> [Required action] Leave out the pictures and repeat the data exactly.

> [Records to process]
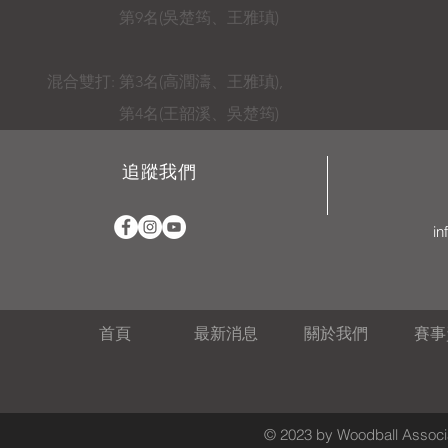
第9名(吳楚筠、王雅瑱)
混合雙打: 第3名(高潤濤、王雅瑱),
第4名(王韶溪、吳楚筠)
追蹤我們
in
首頁
最新消息
關於我們
賽事
© 2023 by Woodball Associa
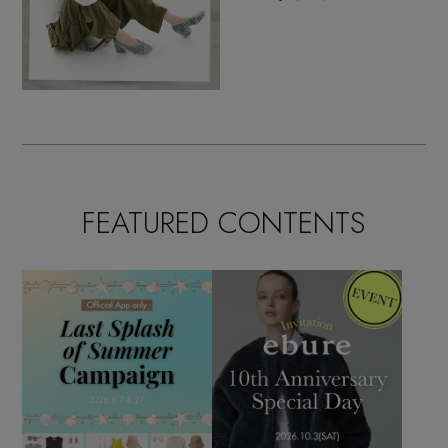
FEATURED CONTENTS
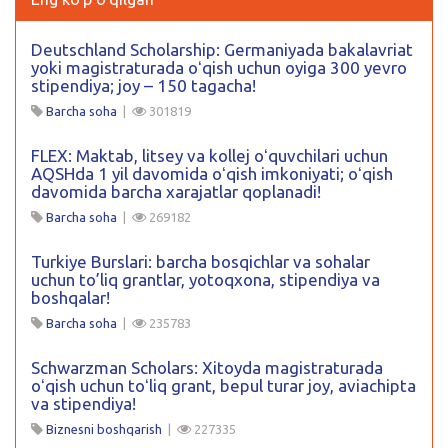
Deutschland Scholarship: Germaniyada bakalavriat
yoki magistraturada oʻqish uchun oyiga 300 yevro
stipendiya; joy – 150 tagacha!
Barcha soha
|
301819
FLEX: Maktab, litsey va kollej oʻquvchilari uchun
AQSHda 1 yil davomida oʻqish imkoniyati; oʻqish
davomida barcha xarajatlar qoplanadi!
Barcha soha
|
269182
Turkiye Burslari: barcha bosqichlar va sohalar
uchun to’liq grantlar, yotoqxona, stipendiya va
boshqalar!
Barcha soha
|
235783
Schwarzman Scholars: Xitoyda magistraturada
oʻqish uchun toʻliq grant, bepul turar joy, aviachipta
va stipendiya!
Biznesni boshqarish
|
227335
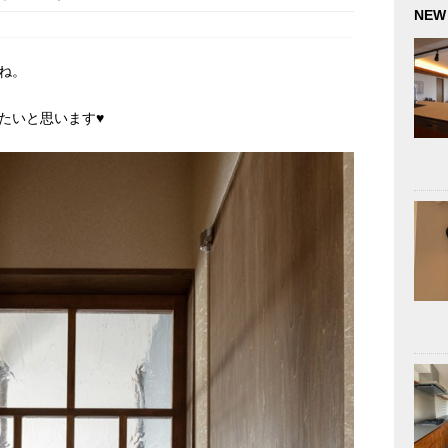
NEW
ね。
たいと思います♥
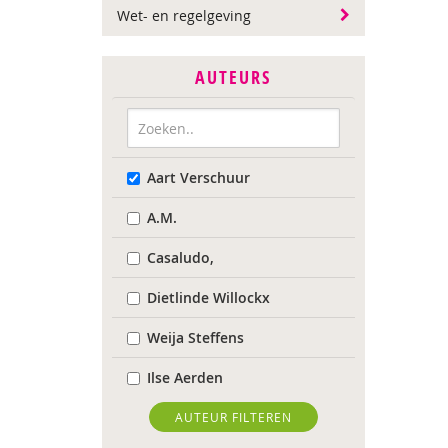
Wet- en regelgeving
AUTEURS
Aart Verschuur
A.M.
Casaludo,
Dietlinde Willockx
Weija Steffens
Ilse Aerden
Pauline van Aken
AUTEUR FILTEREN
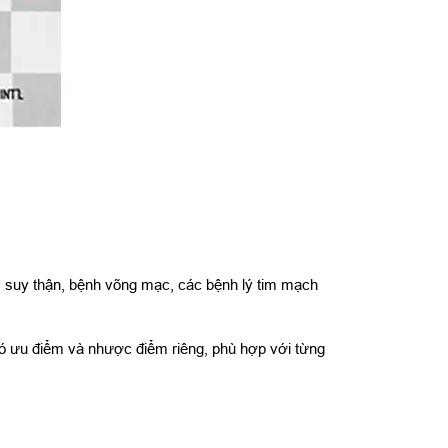
: suy thận, bệnh võng mạc, các bệnh lý tim mạch
có ưu điểm và nhược điểm riêng, phù hợp với từng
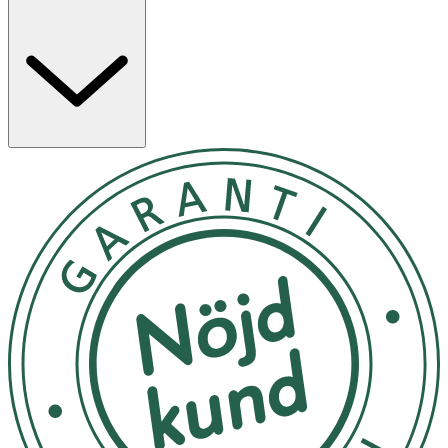
- Vi rekommenderar att du endast använder Scholl
rullhuvuden med Scholl elektroniska fotfilar och byter
dem var tredje månad for bästa effekt.
- Du kan använda detta rullhuvud på fuktiga, blöta eller
torra fötter. För användning i/under vatten, använd
endast Scholl laddningsbara, vattensäkra fotfil.
- Behåll ytterförpackningen för framtida behov.
Fullständiga instruktioner finns i förpackningen till Scholl
elektronisk fotfil.
- Avlägsna sliphuvudet. Sätt fast sliphuvudet.
- Produkten är ej lämplig om du har diabetes eller dålig
blodcirkulation.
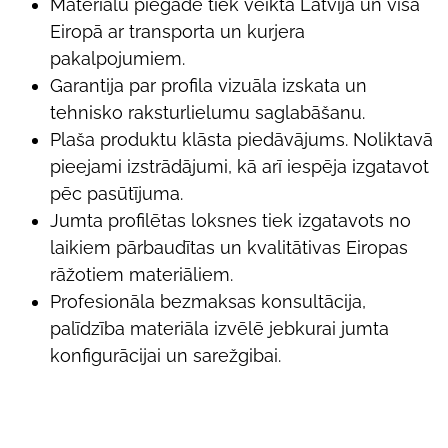
Materiālu piegāde tiek veikta Latvijā un visā
Eiropā ar transporta un kurjera
pakalpojumiem.
Garantija par profila vizuāla izskata un
tehnisko raksturlielumu saglabāšanu.
Plaša produktu klāsta piedāvājums. Noliktavā
pieejami izstrādājumi, kā arī iespēja izgatavot
pēc pasūtījuma.
Jumta profilētas loksnes tiek izgatavots no
laikiem pārbaudītas un kvalitātivas Eiropas
rāžotiem materiāliem.
Profesionāla bezmaksas konsultācija,
palīdzība materiāla izvēlē jebkurai jumta
konfigurācijai un sarežgibai.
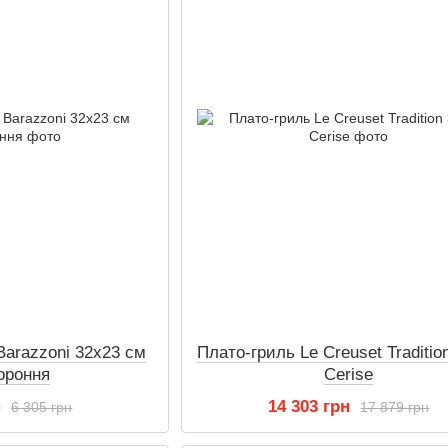
Barazzoni 32x23 см
Плато-гриль Le Creuset Traditio
ороння
Cerise
н
14 303 грн
6 305 грн
17 879 грн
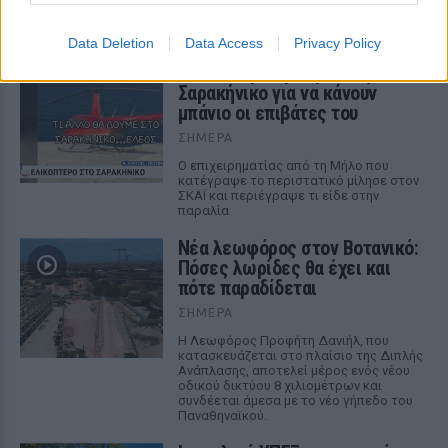
κρίσιμη θαλάσσια δίοδος
ΣΉΜΕΡΑ
Data Deletion
Data Access
Privacy Policy
Ελικόπτερο προσγειώθηκε στο
Σαρακήνικο για να κάνουν
μπάνιο οι επιβάτες του
ΣΉΜΕΡΑ
Ο επιχειρηματίας από τη Μήλο που
κατέγραψε το περιστατικό μίλησε στον
ΣΚΑΪ και περιέγραψε τι είδε στην
παραλία
Νέα λεωφόρος στον Βοτανικό:
Πόσες λωρίδες θα έχει και
πότε παραδίδεται
ΣΉΜΕΡΑ
Η Λεωφόρος Προφήτη Δανιήλ, που
κατασκευάζεται στο πλαίσιο της Διπλής
Ανάπλασης, αποτελεί μέρος ενός νέου
οδικού δικτύου 8 χιλιομέτρων και
συνδέεται άμεσα με το νέο γήπεδο του
Παναθηναϊκού.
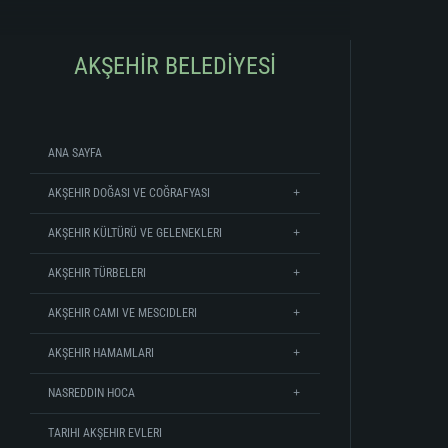
AKŞEHİR BELEDİYESİ
ANA SAYFA
AKŞEHIR DOĞASI VE COĞRAFYASI
AKŞEHIR KÜLTÜRÜ VE GELENEKLERI
AKŞEHIR TÜRBELERI
AKŞEHIR CAMI VE MESCIDLERI
AKŞEHIR HAMAMLARI
NASREDDIN HOCA
TARIHI AKŞEHIR EVLERI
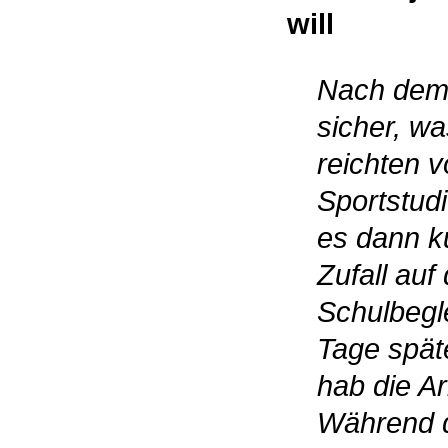
will
Nach dem 
sicher, w
reichten 
Sportstudi
es dann k
Zufall auf
Schulbegl
Tage spät
hab die A
Während 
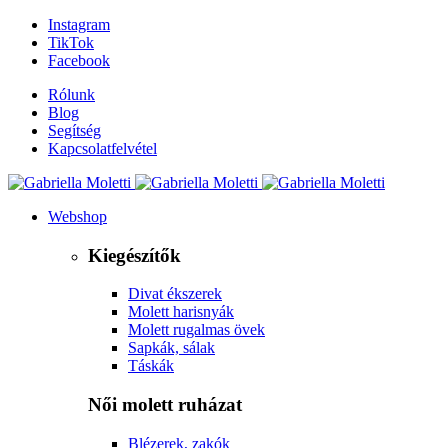
Instagram
TikTok
Facebook
Rólunk
Blog
Segítség
Kapcsolatfelvétel
Webshop
Kiegészítők
Divat ékszerek
Molett harisnyák
Molett rugalmas övek
Sapkák, sálak
Táskák
Női molett ruházat
Blézerek, zakók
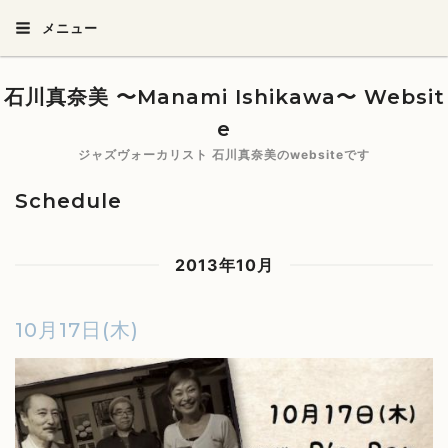
メニュー
石川真奈美 〜Manami Ishikawa〜 Websit
e
ジャズヴォーカリスト 石川真奈美のwebsiteです
Schedule
2013年10月
10月17日(木)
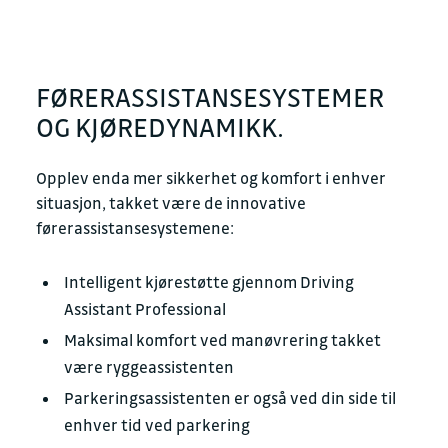
FØRERASSISTANSESYSTEMER
OG KJØREDYNAMIKK.
Opplev enda mer sikkerhet og komfort i enhver
situasjon, takket være de innovative
førerassistansesystemene:
Intelligent kjørestøtte gjennom Driving
Assistant Professional
Maksimal komfort ved manøvrering takket
være ryggeassistenten
Parkeringsassistenten er også ved din side til
enhver tid ved parkering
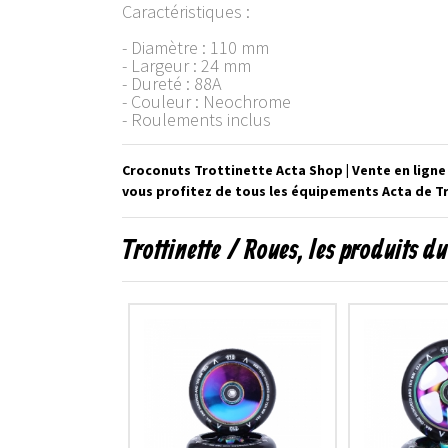
Caractéristiques :
- Diamètre : 110 mm
- Largeur : 24 mm
- Dureté : 88A
- Couleur : Neochrome
- Roulements inclus
Croconuts Trottinette Acta Shop | Vente en lign
vous profitez de tous les équipements Acta de Tr
Trottinette / Roues, les produits 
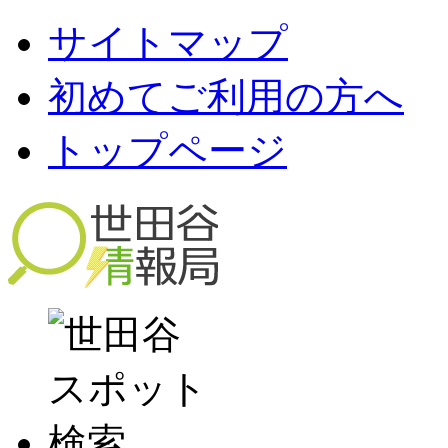
サイトマップ
初めてご利用の方へ
トップページ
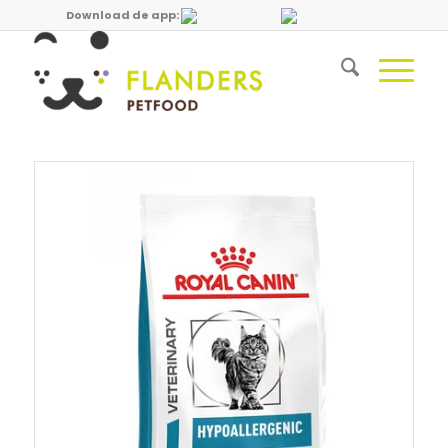
Download de app:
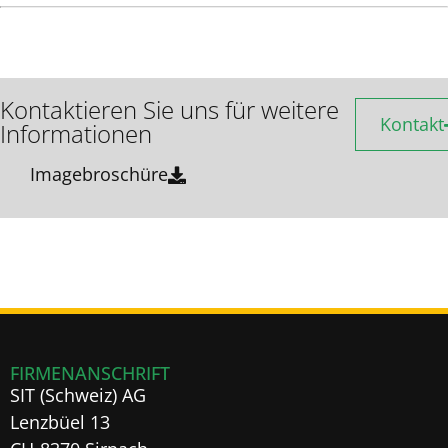
Kontaktieren Sie uns für weitere
Kontakt
Informationen
Imagebroschüre
FIRMENANSCHRIFT
SIT (Schweiz) AG
Lenzbüel 13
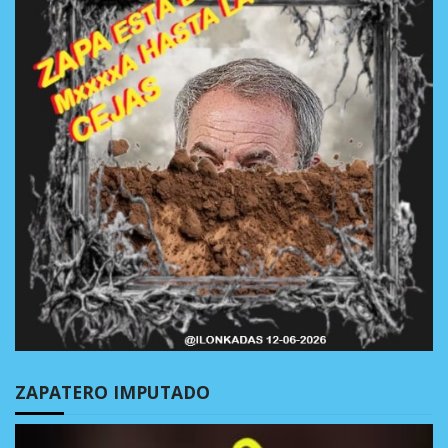
ZAPATERO IMPUTADO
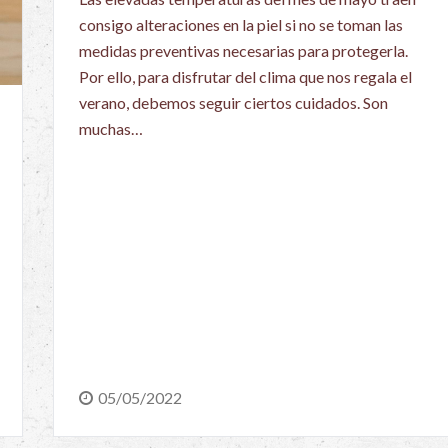
consigo alteraciones en la piel si no se toman las
medidas preventivas necesarias para protegerla.
Por ello, para disfrutar del clima que nos regala el
verano, debemos seguir ciertos cuidados. Son
muchas…
05/05/2022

> [Solution to this exercise]
第9名(吳楚筠、王雅瑱)
混合雙打: 第3名(高潤濤、王雅瑱),
第4名(王韶溪、吳楚筠)
追蹤我們
in
首頁
最新消息
關於我們
賽事
© 2023 by Woodball Associa
FEATURED CONTENTS
Deutschland Scholarship: Germaniyada bakalavriat
yoki magistraturada oʻqish uchun oyiga 300 yevro
stipendiya; joy – 150 tagacha!
Barcha soha
|
301819
FLEX: Maktab, litsey va kollej oʻquvchilari uchun
AQSHda 1 yil davomida oʻqish imkoniyati; oʻqish
davomida barcha xarajatlar qoplanadi!
Barcha soha
|
269182
Turkiye Burslari: barcha bosqichlar va sohalar
uchun to’liq grantlar, yotoqxona, stipendiya va
boshqalar!
Barcha soha
|
235783
Schwarzman Scholars: Xitoyda magistraturada
oʻqish uchun toʻliq grant, bepul turar joy, aviachipta
va stipendiya!
Biznesni boshqarish
|
227335
NEW
ね。
たいと思います♥
Wet- en regelgeving
AUTEURS
Aart Verschuur
A.M.
Casaludo,
Dietlinde Willockx
Weija Steffens
Ilse Aerden
Pauline van Aken
AUTEUR FILTEREN
: suy thận, bệnh võng mạc, các bệnh lý tim mạch
có ưu điểm và nhược điểm riêng, phù hợp với từng
- Vi rekommenderar att du endast använder Scholl
rullhuvuden med Scholl elektroniska fotfilar och byter
dem var tredje månad for bästa effekt.
- Du kan använda detta rullhuvud på fuktiga, blöta eller
torra fötter. För användning i/under vatten, använd
endast Scholl laddningsbara, vattensäkra fotfil.
- Behåll ytterförpackningen för framtida behov.
Fullständiga instruktioner finns i förpackningen till Scholl
elektronisk fotfil.
- Avlägsna sliphuvudet. Sätt fast sliphuvudet.
- Produkten är ej lämplig om du har diabetes eller dålig
blodcirkulation.
Materiālu piegāde tiek veikta Latvijā un visā
Eiropā ar transporta un kurjera
pakalpojumiem.
Garantija par profila vizuāla izskata un
tehnisko raksturlielumu saglabāšanu.
Plaša produktu klāsta piedāvājums. Noliktavā
pieejami izstrādājumi, kā arī iespēja izgatavot
pēc pasūtījuma.
Jumta profilētas loksnes tiek izgatavots no
laikiem pārbaudītas un kvalitātivas Eiropas
rāžotiem materiāliem.
Profesionāla bezmaksas konsultācija,
palīdzība materiāla izvēlē jebkurai jumta
konfigurācijai un sarežgibai.
Barazzoni 32x23 см
Плато-гриль Le Creuset Traditio
ороння
Cerise
н
14 303 грн
6 305 грн
17 879 грн
κρίσιμη θαλάσσια δίοδος
ΣΉΜΕΡΑ
Data Deletion
Data Access
Privacy Policy
Ελικόπτερο προσγειώθηκε στο
Σαρακήνικο για να κάνουν
μπάνιο οι επιβάτες του
ΣΉΜΕΡΑ
Ο επιχειρηματίας από τη Μήλο που
κατέγραψε το περιστατικό μίλησε στον
ΣΚΑΪ και περιέγραψε τι είδε στην
παραλία
Νέα λεωφόρος στον Βοτανικό:
Πόσες λωρίδες θα έχει και
πότε παραδίδεται
ΣΉΜΕΡΑ
Η Λεωφόρος Προφήτη Δανιήλ, που
κατασκευάζεται στο πλαίσιο της Διπλής
Ανάπλασης, αποτελεί μέρος ενός νέου
οδικού δικτύου 8 χιλιομέτρων και
συνδέεται άμεσα με το νέο γήπεδο του
Παναθηναϊκού.
AKŞEHİR BELEDİYESİ
ANA SAYFA
AKŞEHIR DOĞASI VE COĞRAFYASI
AKŞEHIR KÜLTÜRÜ VE GELENEKLERI
AKŞEHIR TÜRBELERI
AKŞEHIR CAMI VE MESCIDLERI
AKŞEHIR HAMAMLARI
NASREDDIN HOCA
TARIHI AKŞEHIR EVLERI
will
Nach dem 
sicher, w
reichten 
Sportstudi
es dann k
Zufall auf
Schulbegl
Tage spät
hab die A
Während 
Instagram
TikTok
Facebook
Rólunk
Blog
Segítség
Kapcsolatfelvétel
Webshop
Kiegészítők
Divat ékszerek
Molett harisnyák
Molett rugalmas övek
Sapkák, sálak
Táskák
Női molett ruházat
Blézerek, zakók
メニュー
石川真奈美 〜Manami Ishikawa〜 Websit
e
ジャズヴォーカリスト 石川真奈美のwebsiteです
Schedule
2013年10月
10月17日(木)
FØRERASSISTANSESYSTEMER
OG KJØREDYNAMIKK.
Opplev enda mer sikkerhet og komfort i enhver
situasjon, takket være de innovative
førerassistansesystemene:
Intelligent kjørestøtte gjennom Driving
Assistant Professional
Maksimal komfort ved manøvrering takket
være ryggeassistenten
Parkeringsassistenten er også ved din side til
enhver tid ved parkering
Caractéristiques :
- Diamètre : 110 mm
- Largeur : 24 mm
- Dureté : 88A
- Couleur : Neochrome
- Roulements inclus
Croconuts Trottinette Acta Shop | Vente en lign
vous profitez de tous les équipements Acta de Tr
Trottinette / Roues, les produits 
サイトマップ
初めてご利用の方へ
トップページ
Download de app:
Kontaktieren Sie uns für weitere
Kontakt
Informationen
Imagebroschüre
FIRMENANSCHRIFT
SIT (Schweiz) AG
Lenzbüel 13
ZAPATERO IMPUTADO
consigo alteraciones en la piel si no se toman las
medidas preventivas necesarias para protegerla.
Por ello, para disfrutar del clima que nos regala el
verano, debemos seguir ciertos cuidados. Son
muchas…
05/05/2022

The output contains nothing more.